I candidati del suo partito Akp hanno perso la tornata elettorale ad Ankara e Istanbul, due città molto diverse ma importanti per la Turchia. Sono infatti rispettivamente la capitale politica ed economica del Paese.
Per la prima volta in vent’anni l’opposizione repubblicana nazionalista e laica ha vinto alle urne ed Ekrem Imamoglu e Mansur Yavas hanno battuto i candidati sostenuti dal presidente turco che è stato rieletto solo l’anno scorso, nel 2023.
L’opposizione del CHP ha cambiato leadership e questo, insieme al voto delle donne, è stato fondamentale per stabilire la sconfitta di Recep Tayyp Erdogan.
Ne abbiamo parlato in esclusiva con Luca Verzichelli, politologo e presidente della Società italiana di scienze politiche.

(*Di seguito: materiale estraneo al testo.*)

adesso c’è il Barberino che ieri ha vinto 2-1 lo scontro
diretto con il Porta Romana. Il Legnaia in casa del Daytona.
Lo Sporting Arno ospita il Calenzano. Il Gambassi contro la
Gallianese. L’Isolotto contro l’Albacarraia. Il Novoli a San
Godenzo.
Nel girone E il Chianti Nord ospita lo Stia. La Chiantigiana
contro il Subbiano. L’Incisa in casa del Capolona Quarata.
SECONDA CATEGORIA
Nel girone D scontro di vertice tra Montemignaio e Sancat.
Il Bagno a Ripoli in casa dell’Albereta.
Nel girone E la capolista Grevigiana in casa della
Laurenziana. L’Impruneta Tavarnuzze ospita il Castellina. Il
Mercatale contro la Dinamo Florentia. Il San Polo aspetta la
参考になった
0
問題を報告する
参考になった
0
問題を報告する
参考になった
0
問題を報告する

Professore Verzichelli, cosa rappresenta la sconfitta di Erdogan alle elezioni amministrative in Turchia?
“Rappresenta un momento fondamentale di ricostruzione dell’opposizione non solo civile ma anche politica. Il risultato lascia presagire che a livello nazionale su tutto il Paese, possa esserci un’unione abbastanza coesa per sfidare Erdogan, l’establishment intorno al suo partito, quindi all’élite che ha consentito al presidente di essere sostanzialmente padrone della politica turca negli ultimi 20 anni”.
Cosa glielo fa pensare?
“Ankara e Istanbul sono due città tradizionalmente e politicamente diverse tra loro e in entrambe i cittadini hanno scelto l’opposizione a Erdogan. Questo lascia credere che in tutto il Paese le forze politiche, unendosi, possano sfidare il presidente”.
Si tratta del voto amministrativo, ma è significativo. Cosa potrebbe cambiare a livello nazionale in Turchia?

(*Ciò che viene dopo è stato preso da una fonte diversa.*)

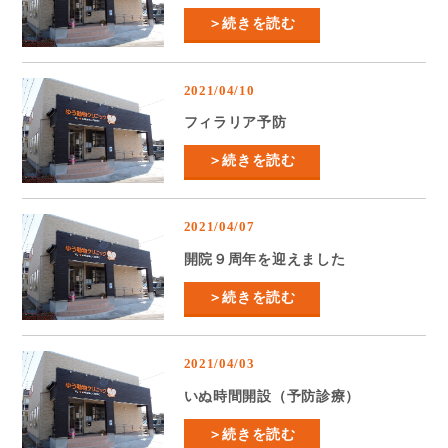
＞続きを読む
2021/04/10
フィラリア予防
＞続きを読む
2021/04/07
開院９周年を迎えました
＞続きを読む
2021/04/03
いぬ時間開設（予防診療）
＞続きを読む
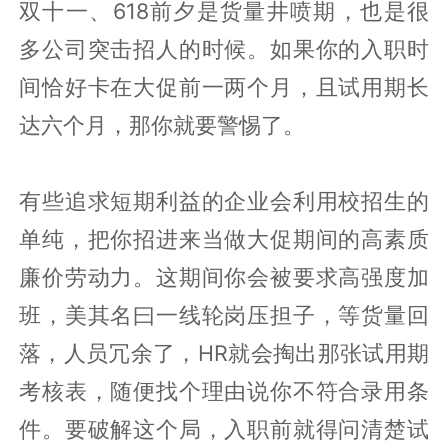
双十一、618前夕是货量井喷期，也是很
多公司突击招人的时候。如果你的入职时
间恰好卡在大促前一两个月，且试用期长
达六个月，那你就要警惕了。
有些追求短期利益的企业会利用校招生的
单纯，把你招进来当做大促期间的高素质
廉价劳动力。这期间你会被要求高强度加
班，美其名曰一线轮岗压担子，等货量回
落，人员冗余了，HR就会掏出那张试用期
考核表，随便找个理由说你不符合录用条
件。要破解这个局，入职前就得问清楚试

“Al momento direi di andare coi piedi di piombo. Come ha detto, si tratta del voto amministrativo e a livello generale non cambierà la strategia politica. C’è anche un altro aspetto da considerare: come vediamo anche nelle democrazie compiute, a livello locale è più facile trovare alternative ai partiti predominanti perché c’è un contesto, una parte dell’opinione pubblica locale che fa riferimento alla necessità di avere forze di rinnovamento, leadership politiche più giovani che sfidano un sistema che sta diventando logoro”.

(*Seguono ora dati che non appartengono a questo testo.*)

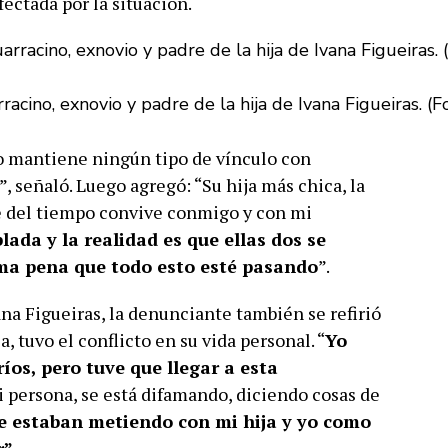
fectada por la situación.
acino, exnovio y padre de la hija de Ivana Figueiras. (F
no mantiene ningún tipo de vínculo con
, señaló. Luego agregó: “Su hija más chica, la
te del tiempo convive conmigo y con mi
da y la realidad es que ellas dos se
ma pena que todo esto esté pasando
”.
a Figueiras, la denunciante también se refirió
, tuvo el conflicto en su vida personal. “
Yo
íos, pero tuve que llegar a esta
 persona, se está difamando, diciendo cosas de
e estaban metiendo con mi hija y yo como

Cosa cambia in politica estera?
“A livello generale, la politica estera – specialmente in regimi non esattamente democratici – spesso sviluppa anche un senso di protezionismo nazionalista. Un po’ come in Russia. Bisogna essere molto cauti ma potrebbe profilarsi la nascita di un polo moderato e laico, slegato dalla figura di Erdogan, e lontano dal suo tentativo di combinare la tradizionale laicità dell’élite turca con un partito post islamico, com’è diventato il suo partito negli ultimi due decenni. È il primo tentativo di rendere al tempo stesso più pluralizzato e laico il fronte della politica turca”.